Ceci n’est pas une réflexion banale. 80% de la population canadienne habite une bande étroite de villes au sud du pays. Mais 20% habite hors de cette zone. Nous avons entendu récemment l’argument que de transférer d’un hôpital à l’autre un patient-candidat à l’euthanasie, était trop lourd. Que fera-t-on pour les transferts sur des centaines de kilomètres? Considérant les coûts comparatifs d’envoyer par avion des « médecins spécialistes de la mort »  ou de poser comme condition à l’emploi de pratiquer l’euthanasie, peut-on douter que le second choix l’emportera? Et quelles seront les conséquences sur la pratique des soins dans ces régions éloignées?
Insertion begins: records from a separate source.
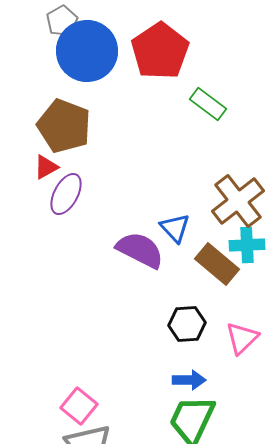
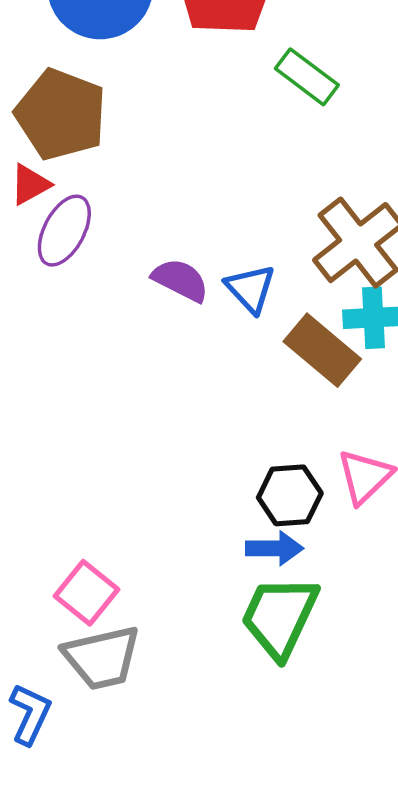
purple semicircle: (140, 250) -> (180, 280), moved, size x0.7
black hexagon: (187, 324) -> (290, 495), moved

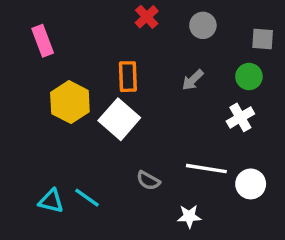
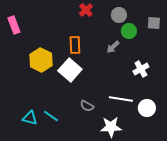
pink rectangle: (43, 41) -> (14, 25), moved
green circle: (249, 77) -> (129, 31), moved
white star: (189, 216) -> (111, 127), size x1.5

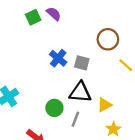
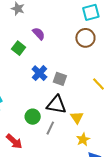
green square: (33, 17) -> (19, 48), moved, turned -32
brown circle: (108, 39) -> (85, 38), moved
yellow triangle: (104, 105) -> (77, 117), turned -40

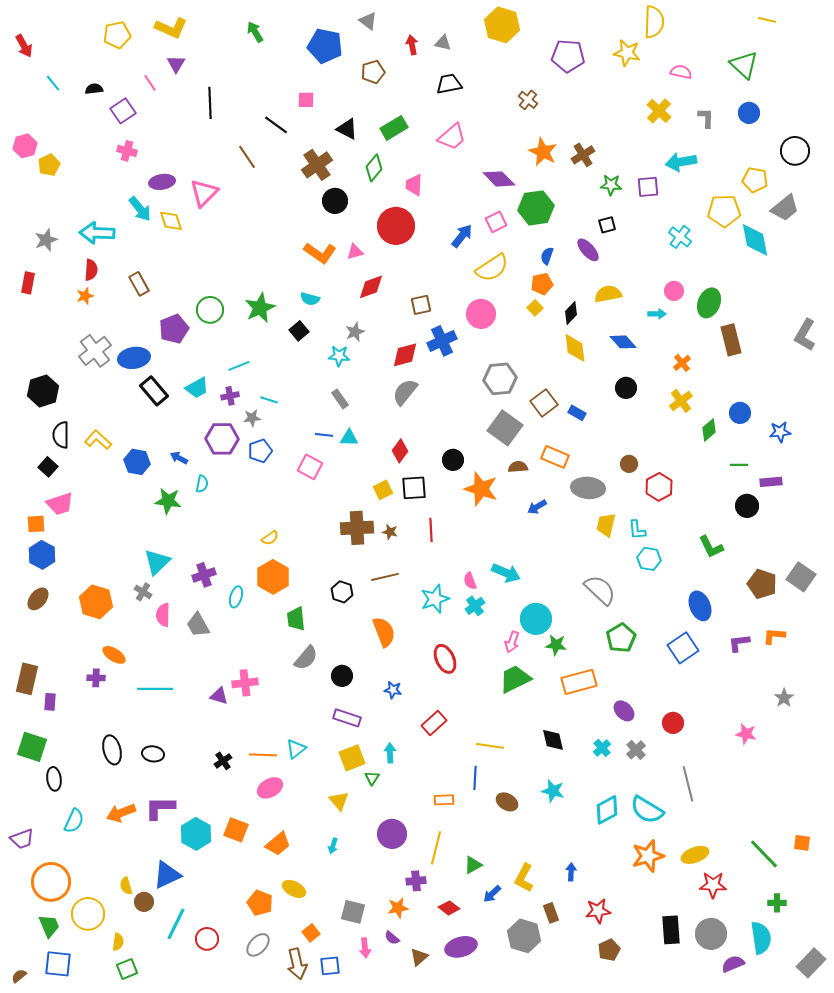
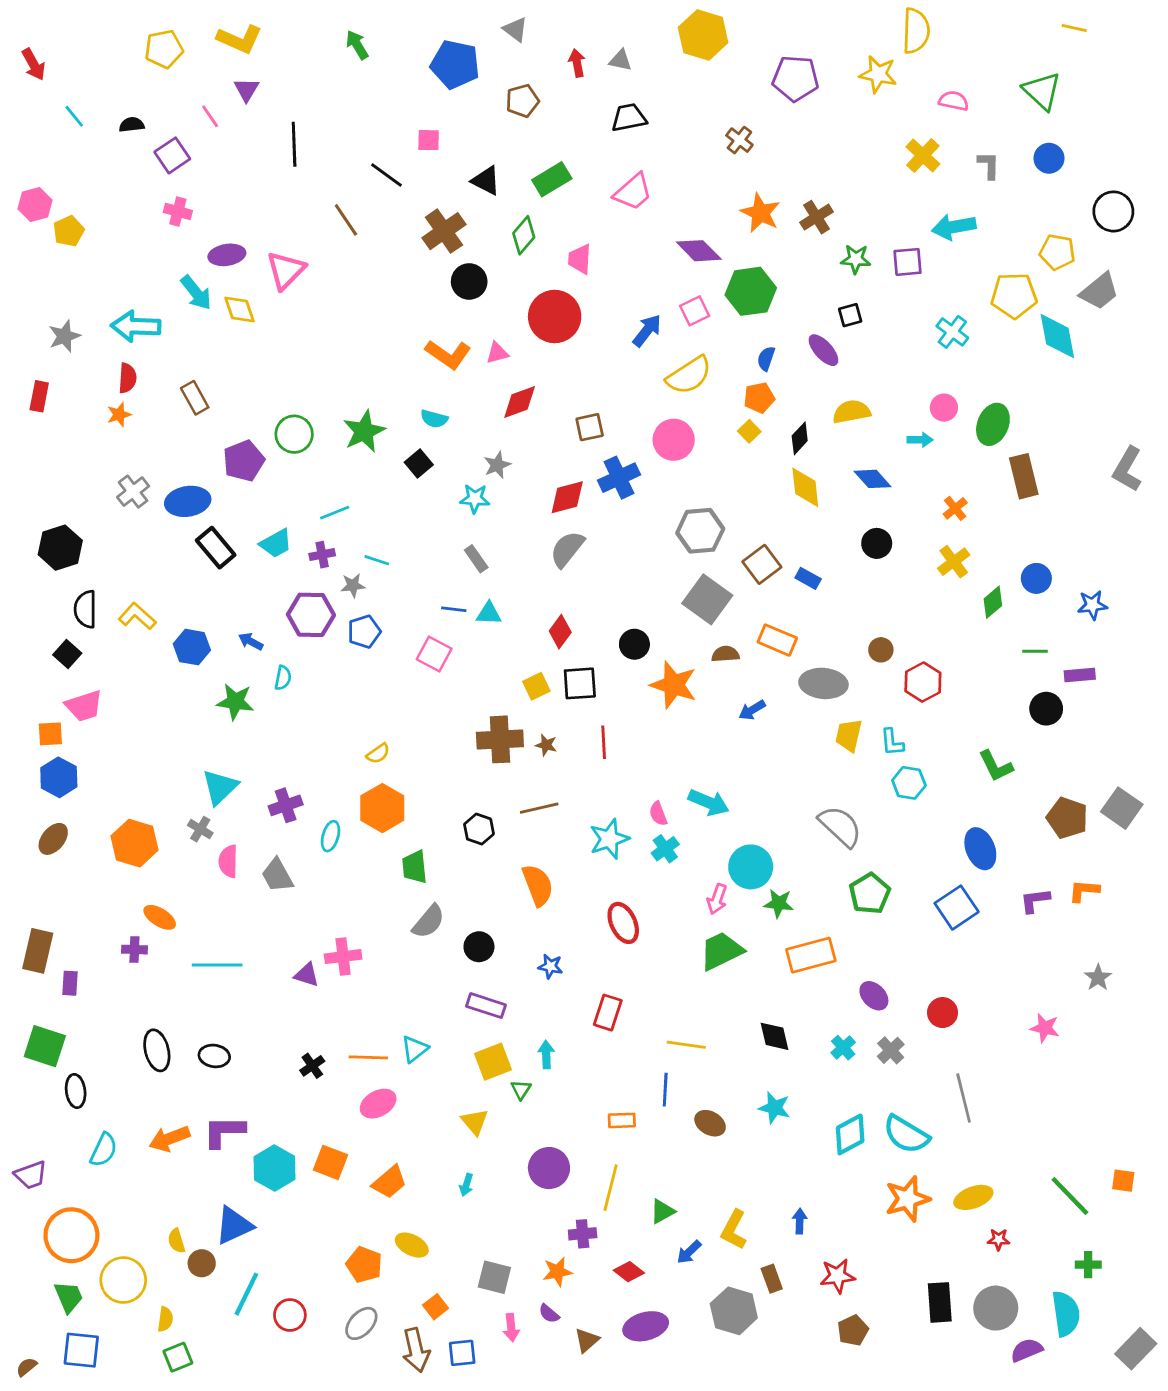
gray cross: (95, 351) -> (133, 492), size x0.7
red rectangle: (434, 723) -> (608, 1013), turned -30
red star: (713, 885) -> (999, 1239), size x0.6

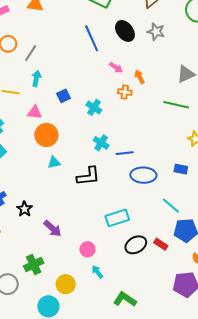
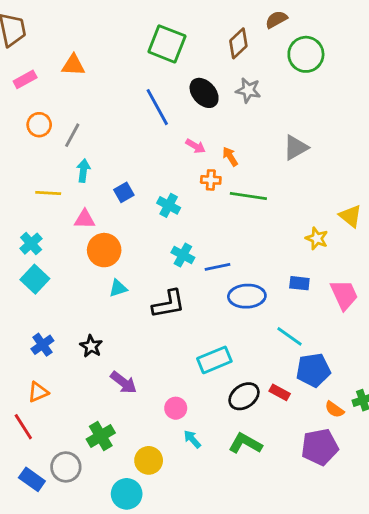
green line: (176, 105) -> (248, 196), moved
black star: (25, 209) -> (91, 346), moved
green L-shape: (125, 299) -> (245, 443), moved

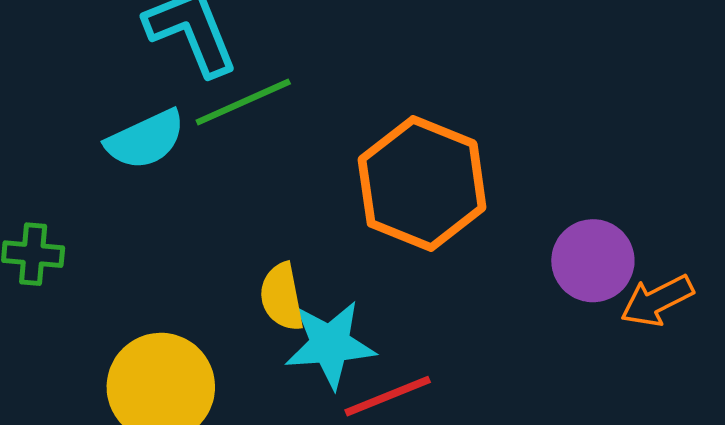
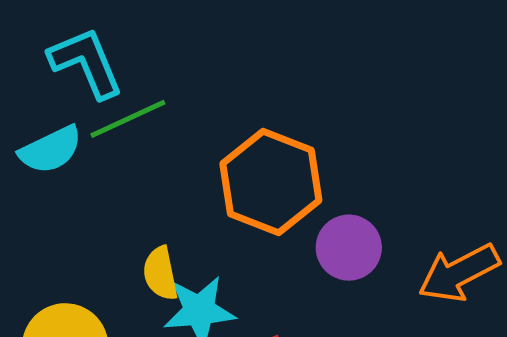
purple circle: (593, 261) -> (349, 248), moved
orange arrow: (657, 301) -> (459, 273), size x1.4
En résumé, ces directives ne tiennent aucunement compte de la réalité des soins médicaux au Canada, ni des convictions de ceux qui  les dispensent, ni des besoins non desservis de la population. Nous sommes confrontés à une attitude arrogante et naïve, au niveau politique comme juridique.
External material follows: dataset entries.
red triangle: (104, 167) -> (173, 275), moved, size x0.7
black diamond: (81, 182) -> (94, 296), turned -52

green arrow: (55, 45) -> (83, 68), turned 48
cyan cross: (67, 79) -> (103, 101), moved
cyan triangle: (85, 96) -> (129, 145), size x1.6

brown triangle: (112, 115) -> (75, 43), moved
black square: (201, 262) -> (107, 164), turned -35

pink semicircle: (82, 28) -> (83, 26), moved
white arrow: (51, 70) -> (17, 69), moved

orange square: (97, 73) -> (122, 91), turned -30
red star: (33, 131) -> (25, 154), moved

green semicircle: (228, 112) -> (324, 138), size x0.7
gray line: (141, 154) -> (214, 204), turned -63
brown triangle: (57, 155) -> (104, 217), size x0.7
À l’origine du droit à « l’objection de conscience », tel que cité par le jugement Carter, est l’admission implicite qu’il est légitime de s’objecter à collaborer à l’euthanasie; qu’on nombre non-négligeable de personnes ne trouvent pas l’euthanasie légitime. En d’autres termes, l’inclusion de la possibilité d’objection dans la loi existante trahit un fait politique simple : la légalisation de l’euthanasie n’aurait pas été possible, ni acceptable pour la profession médicale, sans ce droit à l’objection, qu’on veut maintenant nous enlever.

Heureusement, les associations qui certifient et représentent les médecins canadiens- l’Association médicale canadienne, les collèges comme le CPSO, le CMQ-  sont structurées démocratiquement. La plupart des médecins accordent peu d’attention au politique et sont pleinement occupés par leur pratique médicale. Cependant, dans les circonstances particulières que nous vivons, il est urgent que nous, médecins, fassions comprendre à ceux qui nous représentent, la réalité de cette idéologie euthanasique, qui opprime la vraie médecine, sinon il nous faut élire à leur place des représentants qui ont une vision vraiment éthique, réaliste et  responsable de la pratique médicale au Canada.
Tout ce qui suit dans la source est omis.